The UK can develop the infrastructure needed for the low carbon fuels which are necessary to meet 2050 carbon emission targets.
That’s according to a new series of reports for the Low Carbon Vehicle Partnership (LowCVP), by consultants Element Energy.
LowCVP is a public-private partnership which aims to speed up a shift to lower carbon vehicles and fuels.
The LowCVP roadmap looks at which fuels will be needed to comply with the Renewable Energy Directive and fuels which must be introduced by 2050 to achieve zero carbon vehicles by 2050.
The paper states it is possible but “more than £10 billion” of investment is required to deploy the infrastructure and public support will be needed for it to be kick-started.
It will also require long-term policy clarity and consistent government and regulatory support.

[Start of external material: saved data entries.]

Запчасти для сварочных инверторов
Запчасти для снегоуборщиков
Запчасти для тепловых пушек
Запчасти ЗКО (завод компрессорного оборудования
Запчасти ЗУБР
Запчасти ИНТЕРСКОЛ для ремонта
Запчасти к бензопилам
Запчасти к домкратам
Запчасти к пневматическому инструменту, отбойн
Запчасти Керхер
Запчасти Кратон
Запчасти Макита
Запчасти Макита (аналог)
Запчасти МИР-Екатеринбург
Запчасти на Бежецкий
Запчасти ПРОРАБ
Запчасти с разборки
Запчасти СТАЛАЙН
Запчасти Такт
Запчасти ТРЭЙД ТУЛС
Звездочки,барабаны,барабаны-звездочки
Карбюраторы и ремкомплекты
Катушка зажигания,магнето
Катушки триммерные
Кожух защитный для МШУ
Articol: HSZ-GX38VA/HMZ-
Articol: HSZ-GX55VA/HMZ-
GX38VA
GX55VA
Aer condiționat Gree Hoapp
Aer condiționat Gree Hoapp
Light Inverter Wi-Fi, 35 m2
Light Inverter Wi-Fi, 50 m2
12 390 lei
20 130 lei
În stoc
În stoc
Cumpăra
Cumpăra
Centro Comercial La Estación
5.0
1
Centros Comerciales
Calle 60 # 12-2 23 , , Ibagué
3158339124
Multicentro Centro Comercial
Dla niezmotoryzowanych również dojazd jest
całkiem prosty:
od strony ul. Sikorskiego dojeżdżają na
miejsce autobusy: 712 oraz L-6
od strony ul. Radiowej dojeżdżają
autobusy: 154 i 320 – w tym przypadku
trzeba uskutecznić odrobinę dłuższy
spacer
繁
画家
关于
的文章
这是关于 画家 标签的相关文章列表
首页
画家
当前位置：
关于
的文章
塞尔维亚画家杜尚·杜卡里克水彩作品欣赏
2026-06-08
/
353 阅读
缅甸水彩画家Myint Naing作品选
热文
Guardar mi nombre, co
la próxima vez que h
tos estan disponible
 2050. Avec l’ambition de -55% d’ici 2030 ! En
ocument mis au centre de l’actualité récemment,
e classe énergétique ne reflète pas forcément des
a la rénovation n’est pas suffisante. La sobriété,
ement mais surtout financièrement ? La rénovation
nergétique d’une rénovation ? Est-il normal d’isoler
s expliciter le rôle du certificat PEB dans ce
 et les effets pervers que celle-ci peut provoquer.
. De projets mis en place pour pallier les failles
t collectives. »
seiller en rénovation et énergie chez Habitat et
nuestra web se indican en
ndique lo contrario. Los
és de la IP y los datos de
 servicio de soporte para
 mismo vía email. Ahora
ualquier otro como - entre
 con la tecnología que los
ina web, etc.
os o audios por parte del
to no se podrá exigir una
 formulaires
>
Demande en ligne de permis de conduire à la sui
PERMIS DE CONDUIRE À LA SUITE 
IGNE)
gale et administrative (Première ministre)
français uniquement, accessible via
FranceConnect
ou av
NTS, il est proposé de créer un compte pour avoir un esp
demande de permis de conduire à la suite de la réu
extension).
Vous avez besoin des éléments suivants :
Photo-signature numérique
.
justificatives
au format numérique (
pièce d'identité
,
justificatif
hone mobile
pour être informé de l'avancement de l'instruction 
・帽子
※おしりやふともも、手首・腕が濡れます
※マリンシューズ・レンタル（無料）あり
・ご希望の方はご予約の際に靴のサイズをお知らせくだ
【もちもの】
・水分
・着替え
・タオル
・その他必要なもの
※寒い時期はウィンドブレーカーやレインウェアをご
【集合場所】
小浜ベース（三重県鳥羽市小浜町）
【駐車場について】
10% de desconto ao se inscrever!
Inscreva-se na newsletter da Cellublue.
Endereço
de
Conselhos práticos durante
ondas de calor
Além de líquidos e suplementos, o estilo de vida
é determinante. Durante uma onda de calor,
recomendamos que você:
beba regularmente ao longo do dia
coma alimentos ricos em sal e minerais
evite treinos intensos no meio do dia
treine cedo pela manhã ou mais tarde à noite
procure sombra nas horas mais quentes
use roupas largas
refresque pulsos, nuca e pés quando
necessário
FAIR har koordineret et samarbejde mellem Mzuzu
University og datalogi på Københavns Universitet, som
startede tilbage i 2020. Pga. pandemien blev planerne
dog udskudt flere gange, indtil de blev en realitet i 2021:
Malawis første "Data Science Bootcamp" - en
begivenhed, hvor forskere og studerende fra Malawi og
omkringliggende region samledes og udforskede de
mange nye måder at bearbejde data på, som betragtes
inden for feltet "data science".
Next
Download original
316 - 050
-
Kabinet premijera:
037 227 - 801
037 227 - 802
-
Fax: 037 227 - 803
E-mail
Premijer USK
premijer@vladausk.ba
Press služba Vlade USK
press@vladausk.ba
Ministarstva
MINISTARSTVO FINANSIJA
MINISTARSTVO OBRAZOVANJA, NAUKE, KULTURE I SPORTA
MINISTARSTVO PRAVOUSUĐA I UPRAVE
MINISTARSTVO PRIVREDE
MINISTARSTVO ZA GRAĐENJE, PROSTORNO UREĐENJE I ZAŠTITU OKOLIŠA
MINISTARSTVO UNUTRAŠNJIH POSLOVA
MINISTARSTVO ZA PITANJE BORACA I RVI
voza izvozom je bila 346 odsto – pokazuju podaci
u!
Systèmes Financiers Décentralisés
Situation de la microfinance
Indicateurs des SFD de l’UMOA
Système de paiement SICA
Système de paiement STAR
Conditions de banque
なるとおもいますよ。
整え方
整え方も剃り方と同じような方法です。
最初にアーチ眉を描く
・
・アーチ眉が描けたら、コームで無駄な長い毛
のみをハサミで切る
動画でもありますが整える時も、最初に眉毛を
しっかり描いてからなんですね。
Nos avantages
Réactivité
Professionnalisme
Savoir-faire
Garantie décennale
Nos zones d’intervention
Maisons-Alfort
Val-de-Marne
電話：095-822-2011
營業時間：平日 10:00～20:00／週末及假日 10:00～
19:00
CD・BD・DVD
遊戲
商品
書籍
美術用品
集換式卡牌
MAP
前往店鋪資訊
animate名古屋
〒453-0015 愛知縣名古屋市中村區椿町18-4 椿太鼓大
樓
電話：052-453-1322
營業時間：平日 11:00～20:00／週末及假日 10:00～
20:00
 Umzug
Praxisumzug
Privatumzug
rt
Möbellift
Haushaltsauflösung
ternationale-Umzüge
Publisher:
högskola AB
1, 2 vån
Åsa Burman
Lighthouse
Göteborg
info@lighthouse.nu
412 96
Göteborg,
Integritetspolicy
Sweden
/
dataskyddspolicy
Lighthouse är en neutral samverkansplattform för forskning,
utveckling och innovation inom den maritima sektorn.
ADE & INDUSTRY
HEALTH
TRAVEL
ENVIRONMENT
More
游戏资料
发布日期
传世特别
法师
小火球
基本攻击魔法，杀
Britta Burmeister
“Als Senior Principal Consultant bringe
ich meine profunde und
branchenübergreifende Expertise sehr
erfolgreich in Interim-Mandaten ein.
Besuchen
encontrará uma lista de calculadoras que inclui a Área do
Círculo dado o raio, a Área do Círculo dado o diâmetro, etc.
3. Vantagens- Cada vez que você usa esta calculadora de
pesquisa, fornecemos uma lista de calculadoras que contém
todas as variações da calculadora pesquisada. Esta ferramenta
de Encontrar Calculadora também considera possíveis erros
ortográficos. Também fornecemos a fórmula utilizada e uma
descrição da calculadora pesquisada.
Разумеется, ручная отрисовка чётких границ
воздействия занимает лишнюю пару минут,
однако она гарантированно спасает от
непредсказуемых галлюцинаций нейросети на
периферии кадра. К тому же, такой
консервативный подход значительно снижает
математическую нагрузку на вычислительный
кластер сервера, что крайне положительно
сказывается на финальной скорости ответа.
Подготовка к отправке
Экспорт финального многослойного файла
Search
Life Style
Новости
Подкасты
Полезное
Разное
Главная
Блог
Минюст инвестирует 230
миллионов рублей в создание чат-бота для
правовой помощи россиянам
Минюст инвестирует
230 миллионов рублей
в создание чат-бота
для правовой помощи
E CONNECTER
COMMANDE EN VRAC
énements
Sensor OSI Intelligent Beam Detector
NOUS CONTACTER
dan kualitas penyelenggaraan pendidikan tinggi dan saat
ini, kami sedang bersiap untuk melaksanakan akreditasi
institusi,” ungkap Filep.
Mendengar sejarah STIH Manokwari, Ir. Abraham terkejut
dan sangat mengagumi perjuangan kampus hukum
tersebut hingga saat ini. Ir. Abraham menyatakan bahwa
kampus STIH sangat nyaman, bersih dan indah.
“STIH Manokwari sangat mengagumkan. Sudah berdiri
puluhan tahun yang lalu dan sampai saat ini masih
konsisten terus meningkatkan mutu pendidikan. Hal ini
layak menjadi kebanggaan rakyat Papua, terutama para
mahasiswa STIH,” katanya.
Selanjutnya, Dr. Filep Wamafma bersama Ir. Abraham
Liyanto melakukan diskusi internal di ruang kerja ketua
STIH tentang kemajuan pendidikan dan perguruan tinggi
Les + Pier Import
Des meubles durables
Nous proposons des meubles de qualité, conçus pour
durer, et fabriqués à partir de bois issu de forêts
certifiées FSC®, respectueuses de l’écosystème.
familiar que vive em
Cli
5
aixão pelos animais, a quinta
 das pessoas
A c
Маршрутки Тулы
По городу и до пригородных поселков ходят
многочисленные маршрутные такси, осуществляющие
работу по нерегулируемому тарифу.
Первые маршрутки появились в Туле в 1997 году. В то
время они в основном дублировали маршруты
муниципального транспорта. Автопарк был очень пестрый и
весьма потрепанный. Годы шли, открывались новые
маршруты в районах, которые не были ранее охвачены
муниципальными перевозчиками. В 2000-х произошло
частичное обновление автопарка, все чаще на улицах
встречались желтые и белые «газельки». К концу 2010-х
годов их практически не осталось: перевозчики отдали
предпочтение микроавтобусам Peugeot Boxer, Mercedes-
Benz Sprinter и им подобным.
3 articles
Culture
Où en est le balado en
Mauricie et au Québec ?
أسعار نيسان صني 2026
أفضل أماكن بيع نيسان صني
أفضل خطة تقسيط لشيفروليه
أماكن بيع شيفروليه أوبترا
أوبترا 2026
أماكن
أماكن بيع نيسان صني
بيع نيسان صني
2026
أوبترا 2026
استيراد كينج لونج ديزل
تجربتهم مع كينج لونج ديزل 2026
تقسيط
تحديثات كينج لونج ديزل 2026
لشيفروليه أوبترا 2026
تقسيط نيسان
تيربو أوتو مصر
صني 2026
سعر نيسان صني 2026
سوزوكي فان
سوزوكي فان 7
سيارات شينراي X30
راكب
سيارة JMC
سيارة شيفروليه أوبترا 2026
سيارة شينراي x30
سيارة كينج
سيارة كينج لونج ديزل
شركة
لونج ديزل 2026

Much recent attention has focused on vehicle electrification with concerns raised about its impact on the supply infrastructure and management challenges.
The researchers found the existing network, utilising smart technologies, is well suited to support the electrification of transport.
They found growing electrification of (mainly) cars will present a peak demand but not a production challenge.
It also found millions of mainly residential charge points will be needed to support widespread EV deployment and progress is constrained by uncertainty over future charging technologies.
A visible, accessible and reliable public charging network, the report says, should be rolled out for light vehicles.
It also found there are many opportunities for heavy-duty vehicles to use natural gas which is supported by older refuelling technologies but regulatory barriers need to be addressed.
It added, the UK benefits from an extensive and advanced gas grid but the siting of refuelling stations needs to take account of well-to-tank emissions.
Jonathan Murray, LowCVP’s Policy and Operations Director, said: “The Infrastructure Roadmaps provide much of the missing information which was needed to give policymakers and key industrial actors with a clear overview of the road to decarbonisation in terms of transport fuels.”